Two days later Gary visited the family to check on the girl’s recovery.
He said: “I popped round on the Friday, just to see if she was ok and meet her. The mother thanked me. She said they’d been out doing fishing earlier, but somehow the child had gotten through the gate from the back garden and got into the canal.
“I hope she goes on to have a long successful life. If I hadn’t have been there that family could have been arranging a funeral now.”
As well as the family’s gratitude, Gary has also received recognition for his June 8 heroics from Beds Police.

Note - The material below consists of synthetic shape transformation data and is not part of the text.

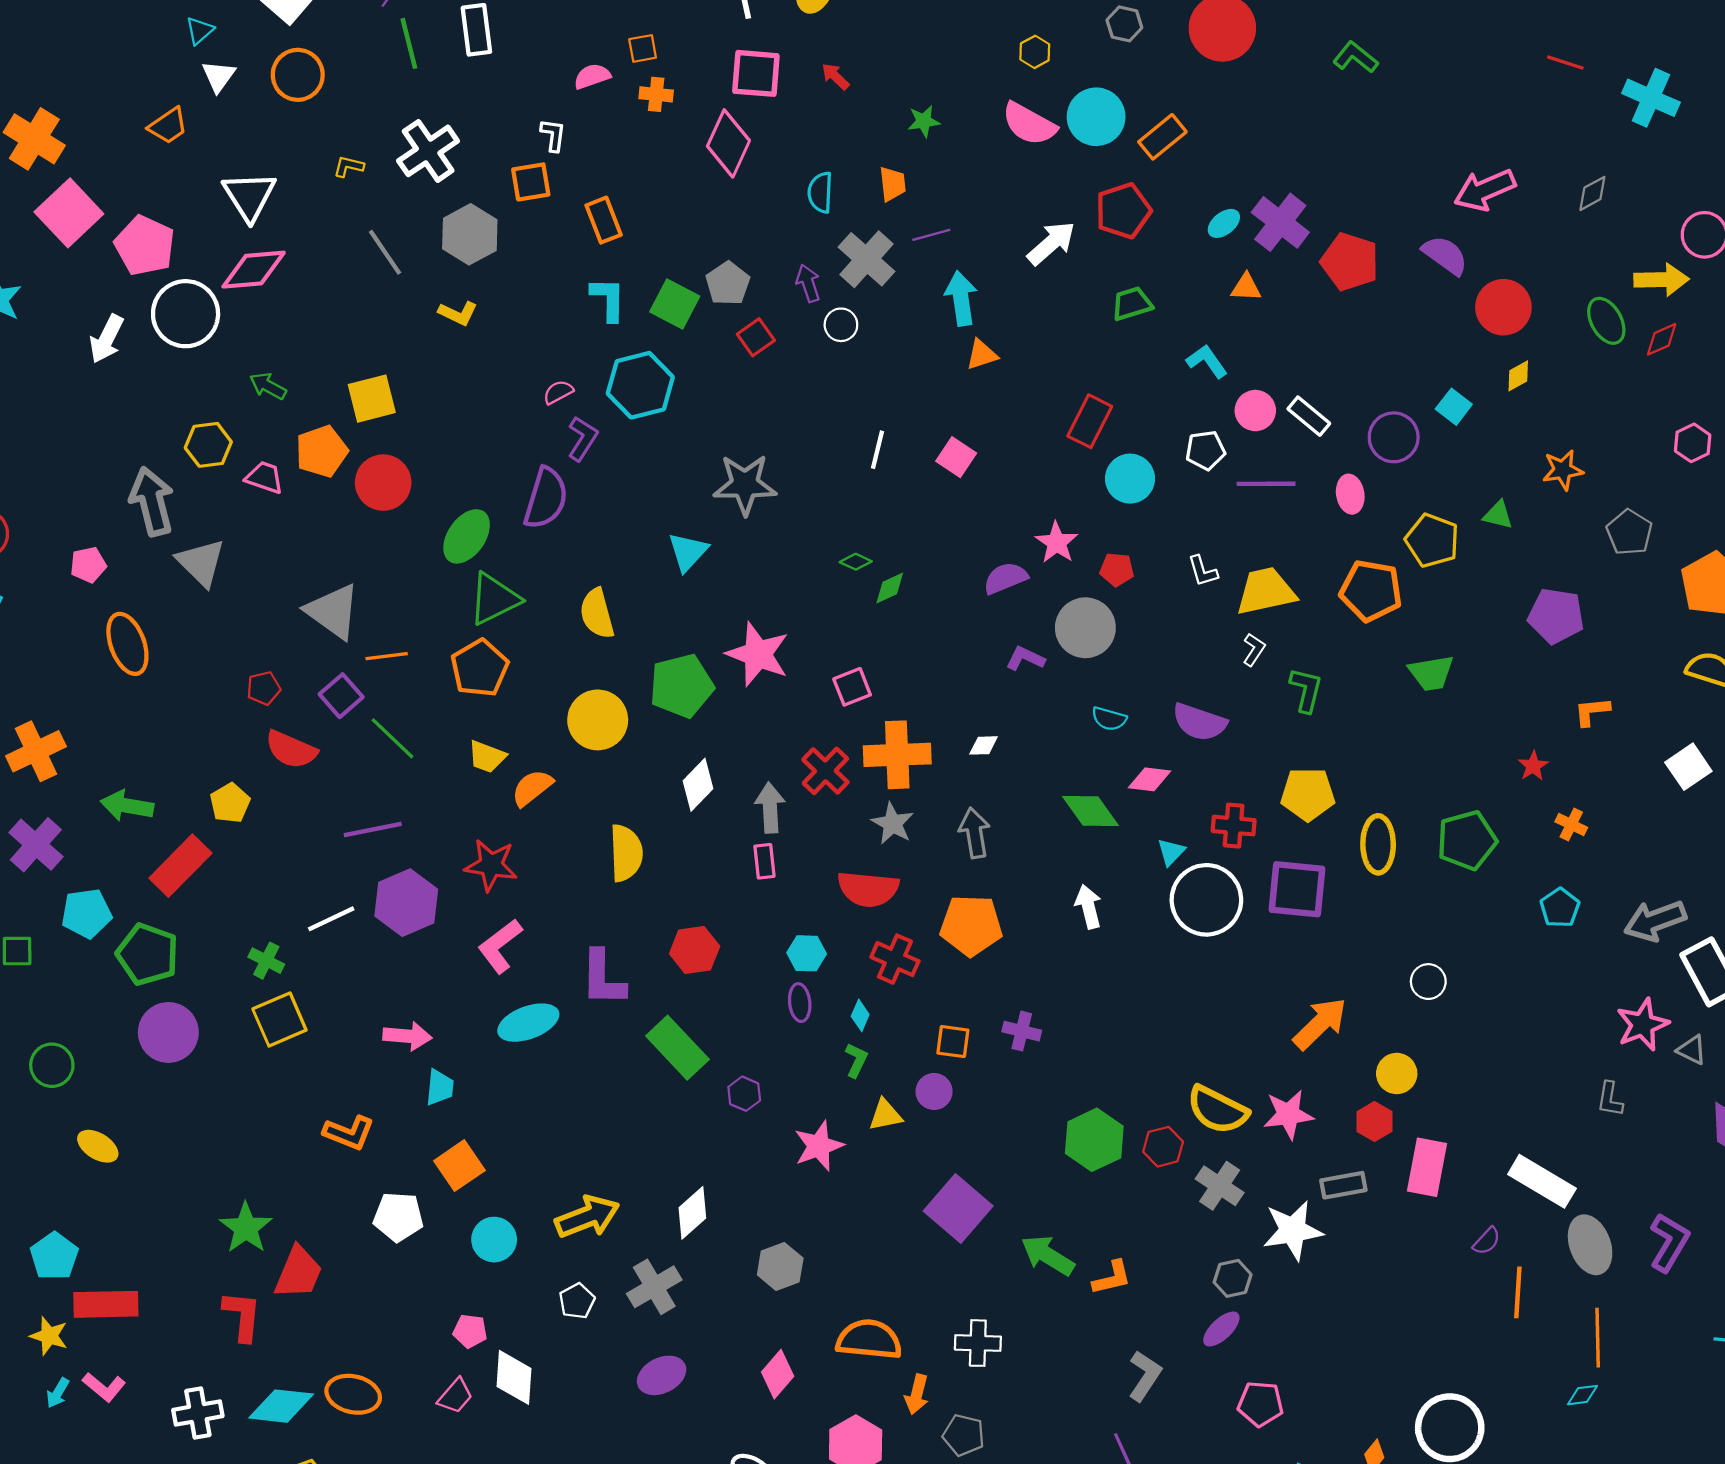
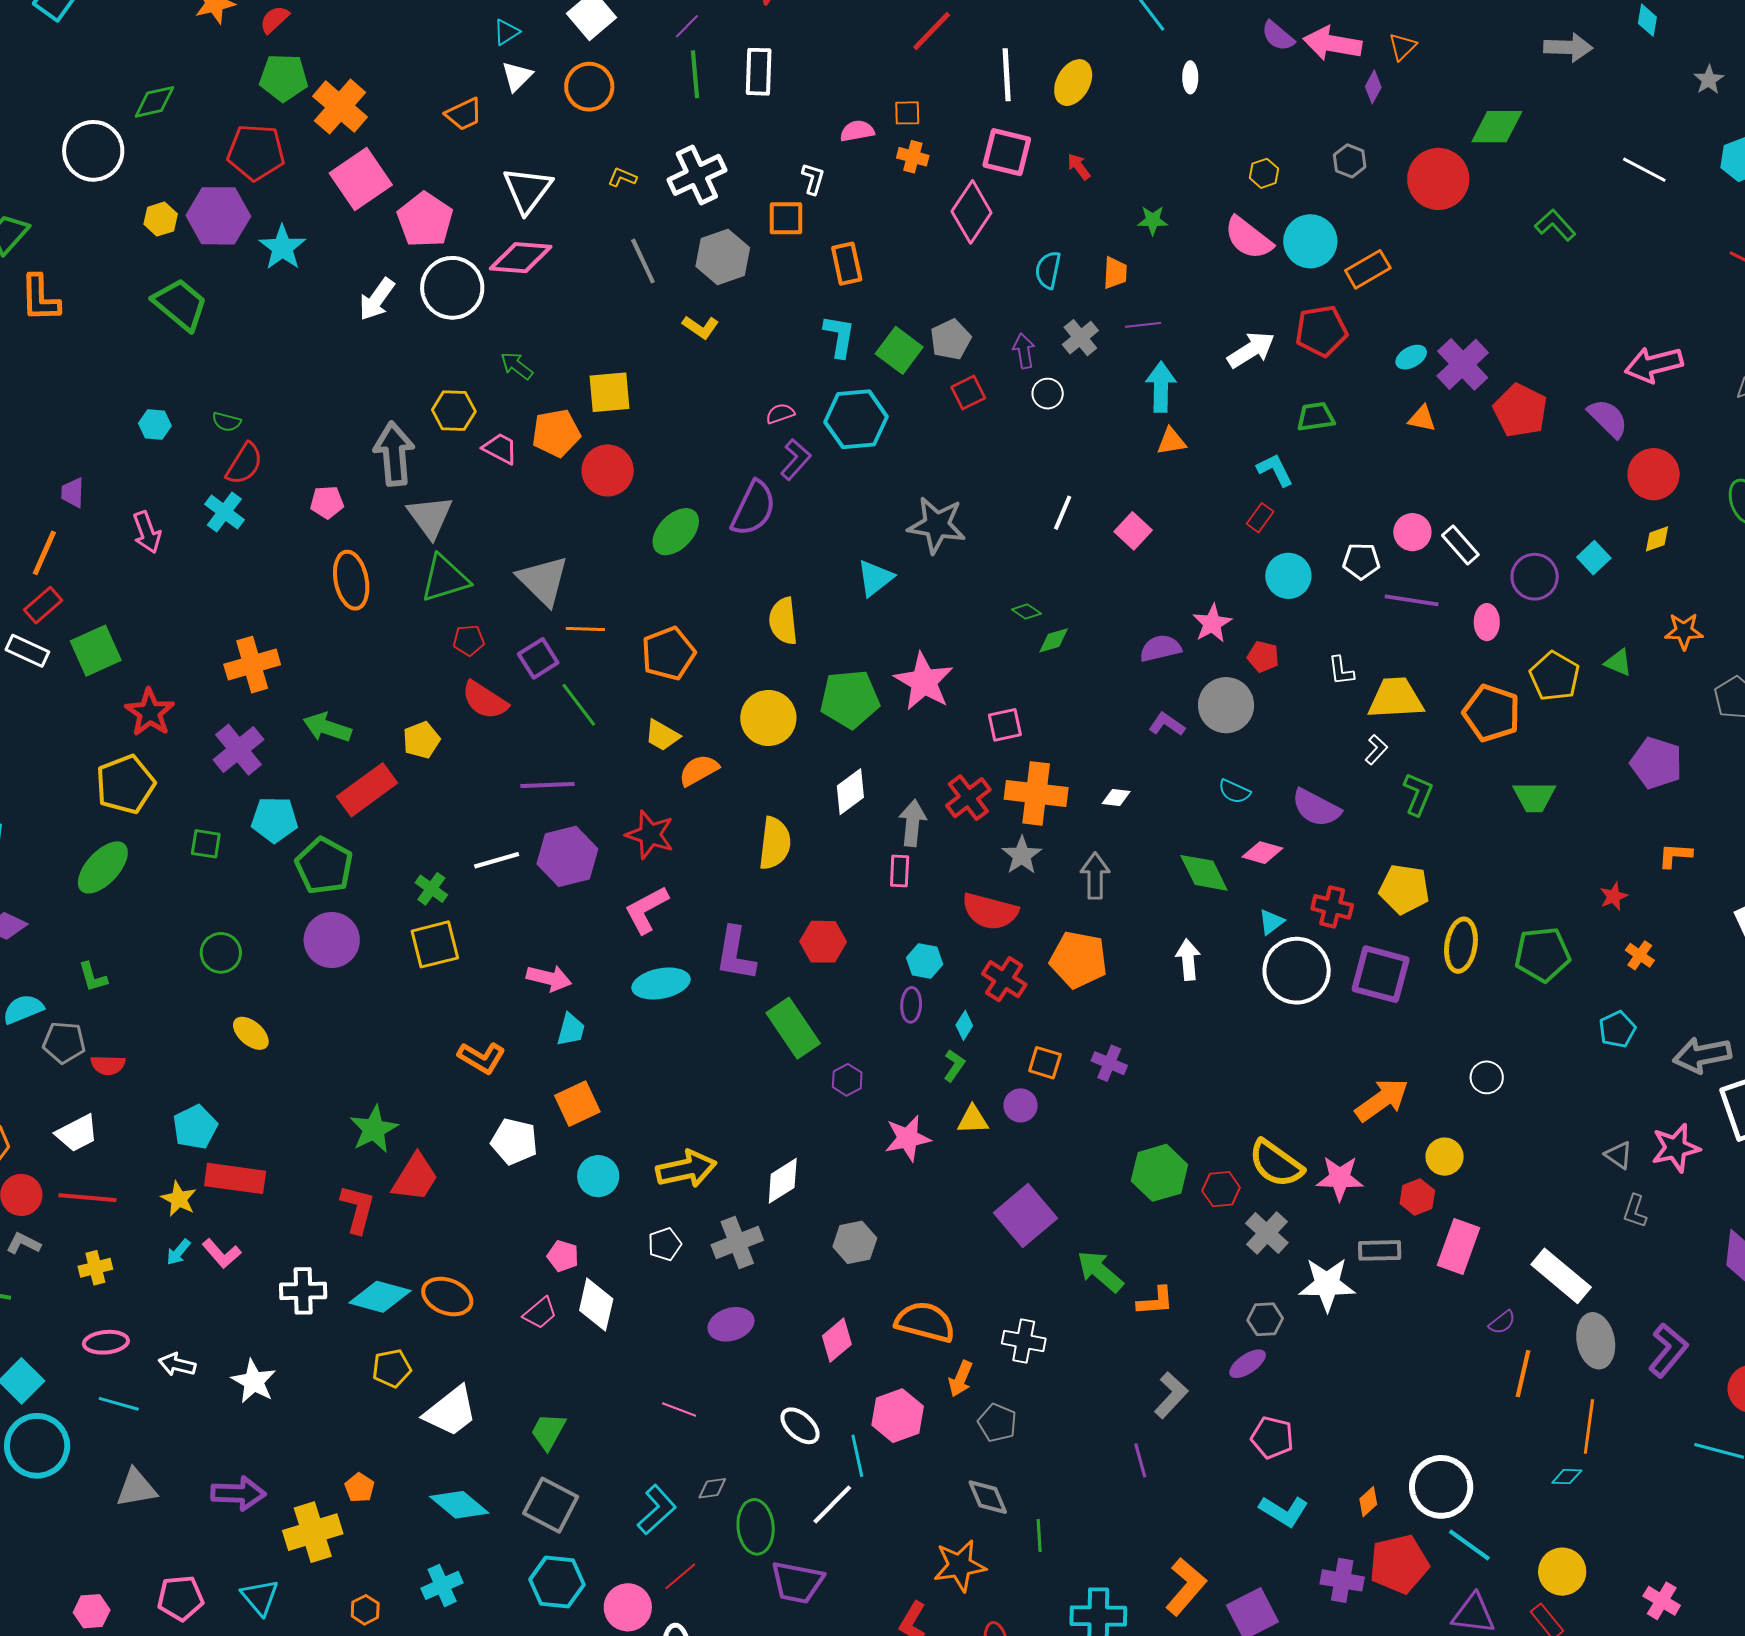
gray cross: (867, 259) -> (1080, 338), size x0.7
cyan L-shape: (1207, 361) -> (1275, 470), moved
red rectangle: (1090, 421) -> (1260, 518), size x0.6
green triangle: (494, 599) -> (445, 579), moved
gray triangle: (1692, 1050) -> (1619, 1155), moved

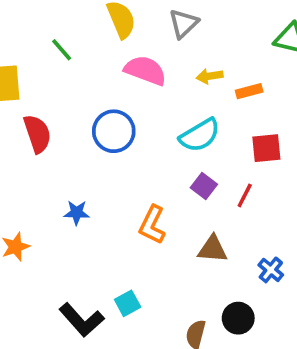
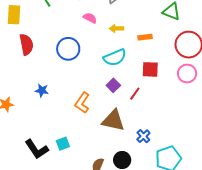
pink semicircle: (145, 70) -> (90, 18), size x0.6
yellow arrow: (210, 76) -> (116, 28), moved
brown triangle: (213, 249) -> (113, 120), size x1.4

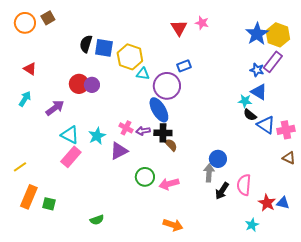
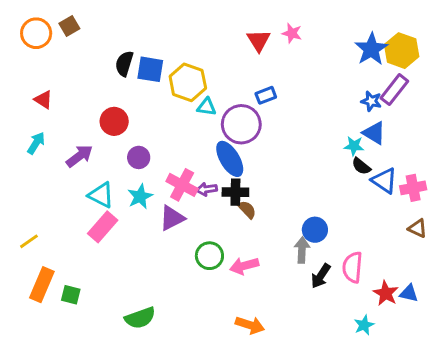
purple circle: (92, 85) -> (139, 157), moved
pink cross: (126, 128) -> (182, 185), size x1.5
green semicircle: (97, 220) -> (140, 318), size x1.5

On Wednesday, the retired BT worker was presented with a commendation scroll by the Chief Constable of Bedfordshire Police Jon Boutcher at a long service and commendation ceremony at police headquarters in Kempston.
Chief Constable Jon Boutcher said: “It is always a pleasure to recognise Bedfordshire officers who save lives while on duty, but it is also a real honour when a member of the public reacts similarly, when they’ve had no formal training or preparation for emergency situations.
“When I met Gary, he was very humble and told me he just did what anyone else would do.
“However, I believe that it takes real strength of character to spot a child in danger and immediately put her safety before your own.
“I am grateful to our officers who alerted me to Gary’s heroism and we got the opportunity to commend him formally with his family present at police headquarters.”